AVAILABLE RECORDS:
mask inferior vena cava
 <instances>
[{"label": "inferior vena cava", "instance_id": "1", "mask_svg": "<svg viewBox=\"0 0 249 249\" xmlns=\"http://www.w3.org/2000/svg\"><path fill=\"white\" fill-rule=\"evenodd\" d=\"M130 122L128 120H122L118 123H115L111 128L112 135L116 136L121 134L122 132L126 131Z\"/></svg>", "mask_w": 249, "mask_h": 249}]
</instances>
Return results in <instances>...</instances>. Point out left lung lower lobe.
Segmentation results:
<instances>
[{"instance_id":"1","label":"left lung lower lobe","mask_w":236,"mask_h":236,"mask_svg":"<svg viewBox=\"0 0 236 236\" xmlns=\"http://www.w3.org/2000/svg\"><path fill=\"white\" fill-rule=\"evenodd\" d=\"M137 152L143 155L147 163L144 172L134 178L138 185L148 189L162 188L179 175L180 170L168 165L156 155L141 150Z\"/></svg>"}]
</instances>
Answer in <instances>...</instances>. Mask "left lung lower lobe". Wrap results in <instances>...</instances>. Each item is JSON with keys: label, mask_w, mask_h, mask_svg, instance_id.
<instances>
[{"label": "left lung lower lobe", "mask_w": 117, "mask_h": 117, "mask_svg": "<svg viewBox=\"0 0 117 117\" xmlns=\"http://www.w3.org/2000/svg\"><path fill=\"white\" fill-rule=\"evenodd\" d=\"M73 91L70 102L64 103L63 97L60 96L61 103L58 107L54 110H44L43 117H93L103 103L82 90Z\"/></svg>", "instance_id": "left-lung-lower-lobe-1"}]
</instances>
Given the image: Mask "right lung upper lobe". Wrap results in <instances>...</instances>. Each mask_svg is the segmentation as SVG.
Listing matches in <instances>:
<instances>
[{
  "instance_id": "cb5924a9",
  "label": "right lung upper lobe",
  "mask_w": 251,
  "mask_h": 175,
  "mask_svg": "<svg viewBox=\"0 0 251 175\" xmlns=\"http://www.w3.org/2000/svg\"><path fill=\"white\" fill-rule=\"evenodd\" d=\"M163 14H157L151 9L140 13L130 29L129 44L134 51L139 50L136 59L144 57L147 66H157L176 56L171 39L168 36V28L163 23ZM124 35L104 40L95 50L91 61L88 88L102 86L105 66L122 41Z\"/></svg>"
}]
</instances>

WHAT NEEDS TO BE DONE:
Extract each entry in full, exactly as given.

WRITTEN ANSWER:
mask inferior vena cava
 <instances>
[{"label": "inferior vena cava", "instance_id": "1", "mask_svg": "<svg viewBox=\"0 0 249 249\" xmlns=\"http://www.w3.org/2000/svg\"><path fill=\"white\" fill-rule=\"evenodd\" d=\"M130 122L128 120H122L118 123H115L111 128L112 135L116 136L121 134L122 132L126 131Z\"/></svg>", "mask_w": 249, "mask_h": 249}]
</instances>
Return results in <instances>...</instances>. Point out left lung lower lobe.
Segmentation results:
<instances>
[{"instance_id":"1","label":"left lung lower lobe","mask_w":236,"mask_h":236,"mask_svg":"<svg viewBox=\"0 0 236 236\" xmlns=\"http://www.w3.org/2000/svg\"><path fill=\"white\" fill-rule=\"evenodd\" d=\"M137 152L143 155L147 163L144 172L134 178L138 185L148 189L162 188L179 175L180 170L168 165L156 155L141 150Z\"/></svg>"}]
</instances>
Answer in <instances>...</instances>. Mask "left lung lower lobe". Wrap results in <instances>...</instances>. Each item is JSON with keys: label, mask_w, mask_h, mask_svg, instance_id.
<instances>
[{"label": "left lung lower lobe", "mask_w": 117, "mask_h": 117, "mask_svg": "<svg viewBox=\"0 0 117 117\" xmlns=\"http://www.w3.org/2000/svg\"><path fill=\"white\" fill-rule=\"evenodd\" d=\"M73 91L70 102L64 103L63 97L60 96L61 103L58 107L54 110H44L43 117H93L103 103L82 90Z\"/></svg>", "instance_id": "left-lung-lower-lobe-1"}]
</instances>
Given the image: Mask "right lung upper lobe". Wrap results in <instances>...</instances>. Each mask_svg is the segmentation as SVG.
Listing matches in <instances>:
<instances>
[{
  "instance_id": "cb5924a9",
  "label": "right lung upper lobe",
  "mask_w": 251,
  "mask_h": 175,
  "mask_svg": "<svg viewBox=\"0 0 251 175\" xmlns=\"http://www.w3.org/2000/svg\"><path fill=\"white\" fill-rule=\"evenodd\" d=\"M163 14H157L151 9L140 13L130 29L129 44L134 51L139 50L136 59L144 57L147 66H157L176 56L171 39L168 36V28L163 23ZM124 35L104 40L95 50L91 61L88 88L102 86L105 66L122 41Z\"/></svg>"
}]
</instances>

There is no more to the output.